[Collected data]
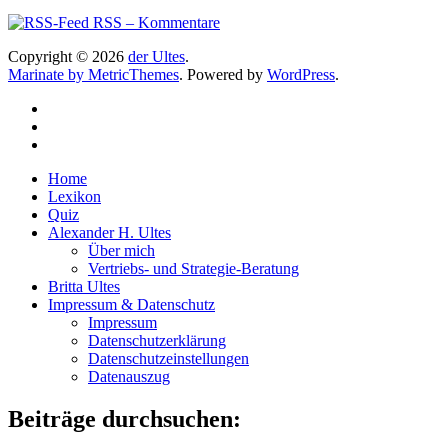
RSS – Kommentare
Copyright © 2026
der Ultes
.
Marinate by MetricThemes
. Powered by
WordPress
.
Home
Lexikon
Quiz
Alexander H. Ultes
Über mich
Vertriebs- und Strategie-Beratung
Britta Ultes
Impressum & Datenschutz
Impressum
Datenschutzerklärung
Datenschutzeinstellungen
Datenauszug
Beiträge durchsuchen:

▸ Instructions for the task
Copy out the entries exactly. No pictures.

▸ Expected answer
RSS – Kommentare
Copyright © 2026
der Ultes
.
Marinate by MetricThemes
. Powered by
WordPress
.
Home
Lexikon
Quiz
Alexander H. Ultes
Über mich
Vertriebs- und Strategie-Beratung
Britta Ultes
Impressum & Datenschutz
Impressum
Datenschutzerklärung
Datenschutzeinstellungen
Datenauszug
Beiträge durchsuchen:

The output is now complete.